ECOGRAFIA ADDOMINALE: esamina nel dettaglio, con l’ausilio di ultrasuoni, reni, surreni, fegato, vie biliari, pancreas, milza, linfonodi e grossi vasi sanguigni: per individuare cisti, noduli, calcoli, aneurismi dei grossi vasi, neoplasie. Va fatta almeno ogni due-tre anni fra i 40 e i 60 e al bisogno, su indicazione del medico.

SOLO PER LEI

VISITA GINECOLOGICA ED ECOGRAFIA PELVICA: indispensabile per valutare lo stato dell’utero e delle ovaie in premenopausa, menopausa e post menopausa. Frequenza: ogni anno la visita, l’ecografia con periodicità stabilita dal ginecologo.

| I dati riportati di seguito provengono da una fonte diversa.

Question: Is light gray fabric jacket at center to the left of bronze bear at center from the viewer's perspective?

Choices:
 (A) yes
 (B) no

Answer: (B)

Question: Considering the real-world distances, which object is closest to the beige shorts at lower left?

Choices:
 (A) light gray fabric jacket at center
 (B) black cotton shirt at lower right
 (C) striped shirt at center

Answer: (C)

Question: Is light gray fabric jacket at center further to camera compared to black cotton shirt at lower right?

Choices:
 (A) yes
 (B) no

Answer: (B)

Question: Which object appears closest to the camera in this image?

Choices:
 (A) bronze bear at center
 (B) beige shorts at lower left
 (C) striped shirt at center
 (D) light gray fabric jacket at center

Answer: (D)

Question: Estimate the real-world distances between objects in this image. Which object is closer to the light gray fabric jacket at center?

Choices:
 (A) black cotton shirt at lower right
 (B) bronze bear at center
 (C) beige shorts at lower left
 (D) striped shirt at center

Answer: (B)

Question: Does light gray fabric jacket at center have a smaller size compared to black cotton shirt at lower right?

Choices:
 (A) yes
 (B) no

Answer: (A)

PREVENZIONE DEL TUMORE AL COLLO DELL’UTERO: Due gli esami diagnostici per giocare d’anticipo su questo tipo di cancro dopo i 40, consigliati entrambi una volta ogni tre anni: il Pap-test e l’Hpv-Dna test.

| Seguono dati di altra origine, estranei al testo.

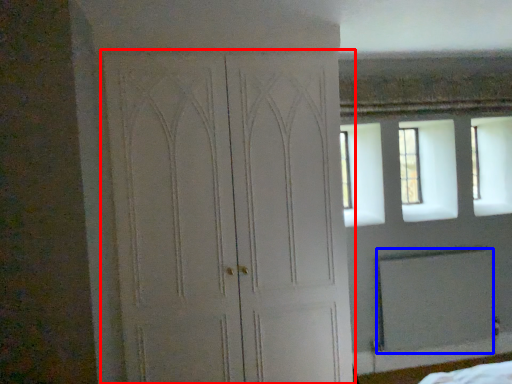 Question: Which object appears farthest to the camera in this image, door (highlighted by a red box) or screen door (highlighted by a blue box)?

Choices:
 (A) door
 (B) screen door

Answer: (B) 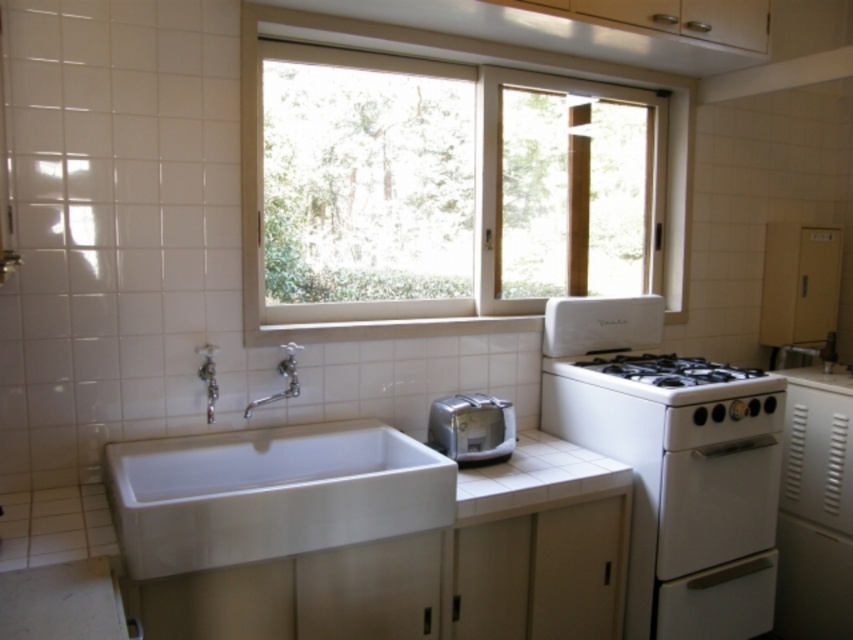 Is point (222, 529) closer to camera compared to point (450, 436)?

Yes, it is in front of point (450, 436).

Consider the image. Can you confirm if white ceramic sink at lower left is wider than satin silver toaster at lower center?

PREVENZIONE DEL TUMORE AL SENO: L’incubo delle donne, il cancro alla mammella, si combatte con ottimi risultati grazie alla diagnosi precoce. Ecco gli strumenti a disposizione. ● Autopalpazione della mammella, l’esame che la donna esegue da sola: ogni uno-due mesi. ● Ecografia mammaria: esame di primo livello nelle donne fino ai 40 anni, resta anche dopo un ottimo alleato diagnostico a braccetto con la mammografia. Va fatta ogni anno. ● Mammografia bilaterale: la radiografia a entrambe le mammelle è consigliata dai 40 anni con cadenza biennale, e dopo i 50 ogni anno.

MOC: La mineralometria ossea computerizzata (Moc) misura il patrimonio minerale dello scheletro: è l’esame in grado di stanare per tempo i segni dell’osteoporosi, controllarne l’evoluzione e soppesare i rischi di subire una frattura. È consigliato dalla menopausa in poi una volta ogni due o tre anni. Se si rilevano problemi di osteoporosi, ogni 12-18 mesi. Per gli uomini non è un esame di routine.

SOLO PER LUI

AUTOPALPAZIONE DEL TESTICOLO: L’abitudine che si dovrebbe seguire fin da adolescenti, utile per scovare eventuali presenze anomale, non va trascurata, periodicamente, neanche dopo i 40.

PREVENZIONE DEL TUMORE DELLA PROSTATA: Il 75% dei tumori alla prostata viene diagnosticato oltre i 65 anni. Se individuato per tempo, è un tumore altamente guaribile. Ecco un trittico di esami che la maggior parte delle società scientifiche consiglia di effettuare una volta all’anno a partire dai 50 anni. ● Visita clinica con esplorazione rettale: è il primo, elementare ma cruciale, controllo della ghiandola prostatica, da parte del medico di base o dell’urologo. ● Dosaggio del Psa. Da un prelievo sanguigno si esaminano i valori di una sostanza chiamata antigene prostatico specifico (Psa), il cui aumento nel sangue potrebbe indicare la presenza di un tumore. ● Ecografia transrettale: sfrutta gli ultrasuoni, grazie a un’esile sonda cosparsa di gel lubrificante introdotta nel retto.